--- START ---

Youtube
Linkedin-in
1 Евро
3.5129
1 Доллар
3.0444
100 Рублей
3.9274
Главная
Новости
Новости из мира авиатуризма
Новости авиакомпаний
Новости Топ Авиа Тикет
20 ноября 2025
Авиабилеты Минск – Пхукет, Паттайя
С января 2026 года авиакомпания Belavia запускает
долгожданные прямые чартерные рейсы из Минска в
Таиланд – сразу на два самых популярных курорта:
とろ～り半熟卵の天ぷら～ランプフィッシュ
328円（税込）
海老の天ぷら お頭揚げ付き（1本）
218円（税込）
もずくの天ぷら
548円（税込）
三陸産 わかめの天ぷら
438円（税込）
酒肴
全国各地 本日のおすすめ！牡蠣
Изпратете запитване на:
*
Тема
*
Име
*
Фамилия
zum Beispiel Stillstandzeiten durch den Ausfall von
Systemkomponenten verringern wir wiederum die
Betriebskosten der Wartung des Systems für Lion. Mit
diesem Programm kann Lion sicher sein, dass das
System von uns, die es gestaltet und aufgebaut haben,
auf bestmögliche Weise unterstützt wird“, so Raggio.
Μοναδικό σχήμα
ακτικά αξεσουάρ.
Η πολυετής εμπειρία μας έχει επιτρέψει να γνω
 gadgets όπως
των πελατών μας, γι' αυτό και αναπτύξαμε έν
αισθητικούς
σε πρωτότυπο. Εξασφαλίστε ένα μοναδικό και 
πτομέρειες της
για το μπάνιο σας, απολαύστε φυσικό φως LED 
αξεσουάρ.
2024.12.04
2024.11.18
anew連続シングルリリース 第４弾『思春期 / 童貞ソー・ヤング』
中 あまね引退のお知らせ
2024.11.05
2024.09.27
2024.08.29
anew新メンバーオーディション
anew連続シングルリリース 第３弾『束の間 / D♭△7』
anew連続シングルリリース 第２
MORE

--- END ---

The records above must each be restated exactly as they stand.

→ Answer for this exercise:
Youtube
Linkedin-in
1 Евро
3.5129
1 Доллар
3.0444
100 Рублей
3.9274
Главная
Новости
Новости из мира авиатуризма
Новости авиакомпаний
Новости Топ Авиа Тикет
20 ноября 2025
Авиабилеты Минск – Пхукет, Паттайя
С января 2026 года авиакомпания Belavia запускает
долгожданные прямые чартерные рейсы из Минска в
Таиланд – сразу на два самых популярных курорта:
とろ～り半熟卵の天ぷら～ランプフィッシュ
328円（税込）
海老の天ぷら お頭揚げ付き（1本）
218円（税込）
もずくの天ぷら
548円（税込）
三陸産 わかめの天ぷら
438円（税込）
酒肴
全国各地 本日のおすすめ！牡蠣
Изпратете запитване на:
*
Тема
*
Име
*
Фамилия
zum Beispiel Stillstandzeiten durch den Ausfall von
Systemkomponenten verringern wir wiederum die
Betriebskosten der Wartung des Systems für Lion. Mit
diesem Programm kann Lion sicher sein, dass das
System von uns, die es gestaltet und aufgebaut haben,
auf bestmögliche Weise unterstützt wird“, so Raggio.
Μοναδικό σχήμα
ακτικά αξεσουάρ.
Η πολυετής εμπειρία μας έχει επιτρέψει να γνω
 gadgets όπως
των πελατών μας, γι' αυτό και αναπτύξαμε έν
αισθητικούς
σε πρωτότυπο. Εξασφαλίστε ένα μοναδικό και 
πτομέρειες της
για το μπάνιο σας, απολαύστε φυσικό φως LED 
αξεσουάρ.
2024.12.04
2024.11.18
anew連続シングルリリース 第４弾『思春期 / 童貞ソー・ヤング』
中 あまね引退のお知らせ
2024.11.05
2024.09.27
2024.08.29
anew新メンバーオーディション
anew連続シングルリリース 第３弾『束の間 / D♭△7』
anew連続シングルリリース 第２
MORE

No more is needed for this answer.